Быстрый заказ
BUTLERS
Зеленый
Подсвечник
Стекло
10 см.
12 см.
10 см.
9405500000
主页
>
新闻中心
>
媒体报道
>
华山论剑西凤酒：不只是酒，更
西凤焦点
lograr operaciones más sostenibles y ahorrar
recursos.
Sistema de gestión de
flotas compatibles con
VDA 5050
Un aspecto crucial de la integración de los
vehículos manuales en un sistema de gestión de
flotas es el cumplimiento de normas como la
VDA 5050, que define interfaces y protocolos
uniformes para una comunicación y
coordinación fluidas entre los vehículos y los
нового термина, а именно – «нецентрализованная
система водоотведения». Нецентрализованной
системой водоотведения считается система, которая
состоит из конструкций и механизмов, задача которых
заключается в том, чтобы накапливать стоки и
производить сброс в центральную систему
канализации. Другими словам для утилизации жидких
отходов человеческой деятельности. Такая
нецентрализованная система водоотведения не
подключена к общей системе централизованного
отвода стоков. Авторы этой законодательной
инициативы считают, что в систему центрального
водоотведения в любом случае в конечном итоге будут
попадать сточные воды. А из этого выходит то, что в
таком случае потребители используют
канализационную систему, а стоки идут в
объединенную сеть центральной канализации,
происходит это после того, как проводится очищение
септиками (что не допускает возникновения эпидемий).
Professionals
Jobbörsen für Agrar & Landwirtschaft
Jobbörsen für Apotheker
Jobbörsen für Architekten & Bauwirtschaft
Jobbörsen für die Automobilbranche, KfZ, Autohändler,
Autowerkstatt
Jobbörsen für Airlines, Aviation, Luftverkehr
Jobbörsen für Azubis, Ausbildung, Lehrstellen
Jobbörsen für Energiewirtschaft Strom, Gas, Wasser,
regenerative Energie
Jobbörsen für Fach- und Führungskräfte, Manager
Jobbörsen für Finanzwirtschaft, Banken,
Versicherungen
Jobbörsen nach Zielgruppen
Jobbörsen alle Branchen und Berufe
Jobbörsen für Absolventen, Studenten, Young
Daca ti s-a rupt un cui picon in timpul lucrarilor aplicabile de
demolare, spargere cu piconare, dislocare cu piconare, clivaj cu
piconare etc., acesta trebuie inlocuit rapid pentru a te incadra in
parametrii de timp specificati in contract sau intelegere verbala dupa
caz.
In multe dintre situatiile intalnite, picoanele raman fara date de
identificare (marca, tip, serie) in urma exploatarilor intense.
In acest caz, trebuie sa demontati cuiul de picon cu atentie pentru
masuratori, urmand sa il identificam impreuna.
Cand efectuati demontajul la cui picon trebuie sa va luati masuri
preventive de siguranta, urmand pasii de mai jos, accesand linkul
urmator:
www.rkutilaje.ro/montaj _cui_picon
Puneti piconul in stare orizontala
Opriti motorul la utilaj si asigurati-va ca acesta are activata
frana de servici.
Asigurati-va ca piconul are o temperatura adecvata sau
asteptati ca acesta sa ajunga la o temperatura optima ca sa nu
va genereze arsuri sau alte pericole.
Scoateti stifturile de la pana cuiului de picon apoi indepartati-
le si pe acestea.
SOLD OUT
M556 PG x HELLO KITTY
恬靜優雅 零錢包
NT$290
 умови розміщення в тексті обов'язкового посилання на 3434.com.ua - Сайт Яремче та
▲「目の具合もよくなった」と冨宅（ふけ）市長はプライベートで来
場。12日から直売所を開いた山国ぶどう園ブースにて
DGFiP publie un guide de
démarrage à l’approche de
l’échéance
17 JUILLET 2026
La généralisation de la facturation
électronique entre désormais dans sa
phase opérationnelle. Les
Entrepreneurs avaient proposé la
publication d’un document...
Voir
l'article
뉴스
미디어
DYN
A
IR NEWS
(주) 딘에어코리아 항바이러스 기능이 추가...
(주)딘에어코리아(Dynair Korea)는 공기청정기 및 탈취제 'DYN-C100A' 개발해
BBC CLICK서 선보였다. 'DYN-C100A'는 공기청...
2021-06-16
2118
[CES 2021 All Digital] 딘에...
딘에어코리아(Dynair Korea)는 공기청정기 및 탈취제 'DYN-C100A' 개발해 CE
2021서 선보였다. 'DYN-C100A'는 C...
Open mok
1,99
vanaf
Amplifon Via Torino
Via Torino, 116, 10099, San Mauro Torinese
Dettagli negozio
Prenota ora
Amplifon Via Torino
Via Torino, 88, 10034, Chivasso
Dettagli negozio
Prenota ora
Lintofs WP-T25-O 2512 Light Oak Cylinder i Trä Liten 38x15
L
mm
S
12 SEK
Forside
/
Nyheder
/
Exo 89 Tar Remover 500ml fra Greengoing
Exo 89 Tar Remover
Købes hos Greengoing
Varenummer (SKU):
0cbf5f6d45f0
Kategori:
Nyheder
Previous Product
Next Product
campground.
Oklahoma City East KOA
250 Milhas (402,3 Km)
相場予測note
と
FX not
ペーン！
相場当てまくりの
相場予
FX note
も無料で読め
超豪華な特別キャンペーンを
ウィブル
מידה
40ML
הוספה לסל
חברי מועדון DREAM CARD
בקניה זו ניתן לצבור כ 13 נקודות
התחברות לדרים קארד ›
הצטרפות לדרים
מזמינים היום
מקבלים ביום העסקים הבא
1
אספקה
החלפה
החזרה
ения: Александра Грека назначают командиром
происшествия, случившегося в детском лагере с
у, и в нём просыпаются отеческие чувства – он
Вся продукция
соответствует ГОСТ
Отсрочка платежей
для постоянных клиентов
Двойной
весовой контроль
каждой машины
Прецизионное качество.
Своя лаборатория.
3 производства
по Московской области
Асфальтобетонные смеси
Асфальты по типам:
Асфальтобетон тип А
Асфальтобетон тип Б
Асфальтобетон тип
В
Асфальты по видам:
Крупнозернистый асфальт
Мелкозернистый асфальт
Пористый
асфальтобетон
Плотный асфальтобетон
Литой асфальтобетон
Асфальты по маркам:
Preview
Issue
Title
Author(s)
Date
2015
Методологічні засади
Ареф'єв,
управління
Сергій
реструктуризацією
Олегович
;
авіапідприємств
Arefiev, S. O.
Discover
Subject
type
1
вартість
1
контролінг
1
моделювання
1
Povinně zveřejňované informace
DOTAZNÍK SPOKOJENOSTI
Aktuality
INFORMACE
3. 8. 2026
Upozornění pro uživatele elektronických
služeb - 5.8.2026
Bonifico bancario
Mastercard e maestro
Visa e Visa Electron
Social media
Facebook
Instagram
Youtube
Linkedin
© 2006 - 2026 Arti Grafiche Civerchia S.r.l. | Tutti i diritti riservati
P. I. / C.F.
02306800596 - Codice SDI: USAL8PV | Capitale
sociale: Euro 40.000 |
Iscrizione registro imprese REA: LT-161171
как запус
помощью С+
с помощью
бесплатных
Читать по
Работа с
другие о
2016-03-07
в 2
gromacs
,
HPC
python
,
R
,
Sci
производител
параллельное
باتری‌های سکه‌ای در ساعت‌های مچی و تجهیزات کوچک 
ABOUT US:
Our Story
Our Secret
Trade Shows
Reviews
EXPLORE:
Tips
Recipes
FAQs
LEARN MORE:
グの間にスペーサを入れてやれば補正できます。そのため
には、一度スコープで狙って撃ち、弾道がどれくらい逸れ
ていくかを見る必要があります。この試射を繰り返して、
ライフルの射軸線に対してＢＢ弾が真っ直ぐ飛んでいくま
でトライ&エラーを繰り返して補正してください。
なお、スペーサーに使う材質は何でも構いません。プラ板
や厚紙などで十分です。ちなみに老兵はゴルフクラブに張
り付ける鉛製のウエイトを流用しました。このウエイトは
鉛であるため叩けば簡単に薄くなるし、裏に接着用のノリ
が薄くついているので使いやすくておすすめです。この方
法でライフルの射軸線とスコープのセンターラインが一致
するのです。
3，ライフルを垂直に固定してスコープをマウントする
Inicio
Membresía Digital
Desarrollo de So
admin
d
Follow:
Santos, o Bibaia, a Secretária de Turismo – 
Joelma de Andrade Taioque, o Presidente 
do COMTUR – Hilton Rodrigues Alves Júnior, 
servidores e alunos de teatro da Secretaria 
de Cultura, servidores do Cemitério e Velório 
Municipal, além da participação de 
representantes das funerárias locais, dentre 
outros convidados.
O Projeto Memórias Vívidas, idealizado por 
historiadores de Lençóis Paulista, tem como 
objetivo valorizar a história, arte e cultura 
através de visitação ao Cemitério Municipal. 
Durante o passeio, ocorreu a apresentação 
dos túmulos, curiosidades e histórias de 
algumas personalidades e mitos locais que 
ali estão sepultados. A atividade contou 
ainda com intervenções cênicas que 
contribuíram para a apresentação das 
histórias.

=====

> Activity
Retype the listing above, word for word, from its first line to the line containing "Jobbörsen für Azubis, Ausbildung, Lehrstellen", both ends included.

> Problem solution
Быстрый заказ
BUTLERS
Зеленый
Подсвечник
Стекло
10 см.
12 см.
10 см.
9405500000
主页
>
新闻中心
>
媒体报道
>
华山论剑西凤酒：不只是酒，更
西凤焦点
lograr operaciones más sostenibles y ahorrar
recursos.
Sistema de gestión de
flotas compatibles con
VDA 5050
Un aspecto crucial de la integración de los
vehículos manuales en un sistema de gestión de
flotas es el cumplimiento de normas como la
VDA 5050, que define interfaces y protocolos
uniformes para una comunicación y
coordinación fluidas entre los vehículos y los
нового термина, а именно – «нецентрализованная
система водоотведения». Нецентрализованной
системой водоотведения считается система, которая
состоит из конструкций и механизмов, задача которых
заключается в том, чтобы накапливать стоки и
производить сброс в центральную систему
канализации. Другими словам для утилизации жидких
отходов человеческой деятельности. Такая
нецентрализованная система водоотведения не
подключена к общей системе централизованного
отвода стоков. Авторы этой законодательной
инициативы считают, что в систему центрального
водоотведения в любом случае в конечном итоге будут
попадать сточные воды. А из этого выходит то, что в
таком случае потребители используют
канализационную систему, а стоки идут в
объединенную сеть центральной канализации,
происходит это после того, как проводится очищение
септиками (что не допускает возникновения эпидемий).
Professionals
Jobbörsen für Agrar & Landwirtschaft
Jobbörsen für Apotheker
Jobbörsen für Architekten & Bauwirtschaft
Jobbörsen für die Automobilbranche, KfZ, Autohändler,
Autowerkstatt
Jobbörsen für Airlines, Aviation, Luftverkehr
Jobbörsen für Azubis, Ausbildung, Lehrstellen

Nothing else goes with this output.